[Task prompt] Only the lines from the beginning of the entries through the one that holds "Hay existencias" may appear in the answer, written out exactly and free of pictures.

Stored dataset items

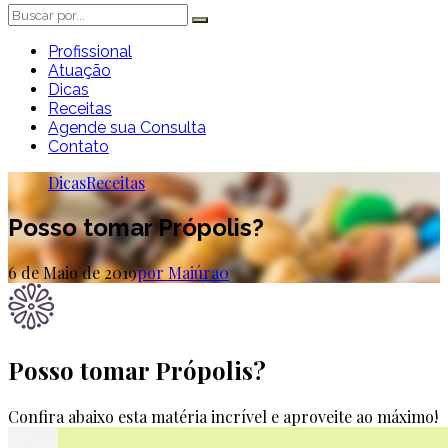
Profissional
Atuação
Dicas
Receitas
Agende sua Consulta
Contato
Dicas
Receitas
Posso tomar Própolis?
6 de Maio de 2019
por Maiúra
0
Posso tomar Própolis?
Confira abaixo esta matéria incrível e aproveite ao máximo!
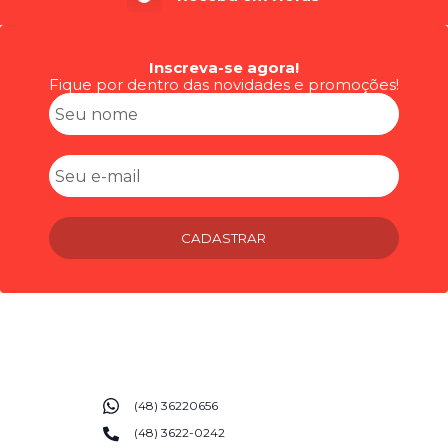
Inscreva-se agora!
Fique por dentro das novidades e promoções!
CADASTRAR
(48) 36220656
(48) 3622-0242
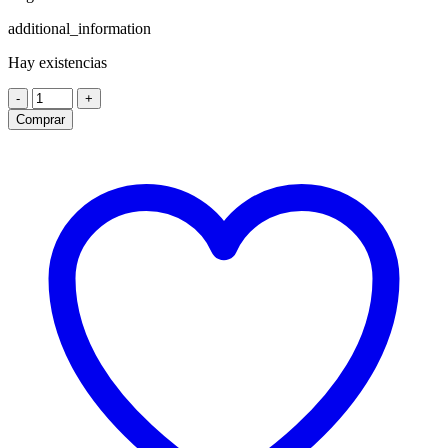
additional_information
Hay existencias
Mini
-
+
Twin
Comprar
bicycle
Lights
cantidad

[Response to the exercise]
Profissional
Atuação
Dicas
Receitas
Agende sua Consulta
Contato
Dicas
Receitas
Posso tomar Própolis?
6 de Maio de 2019
por Maiúra
0
Posso tomar Própolis?
Confira abaixo esta matéria incrível e aproveite ao máximo!
Inscreva-se agora!
Fique por dentro das novidades e promoções!
CADASTRAR
(48) 36220656
(48) 3622-0242
additional_information
Hay existencias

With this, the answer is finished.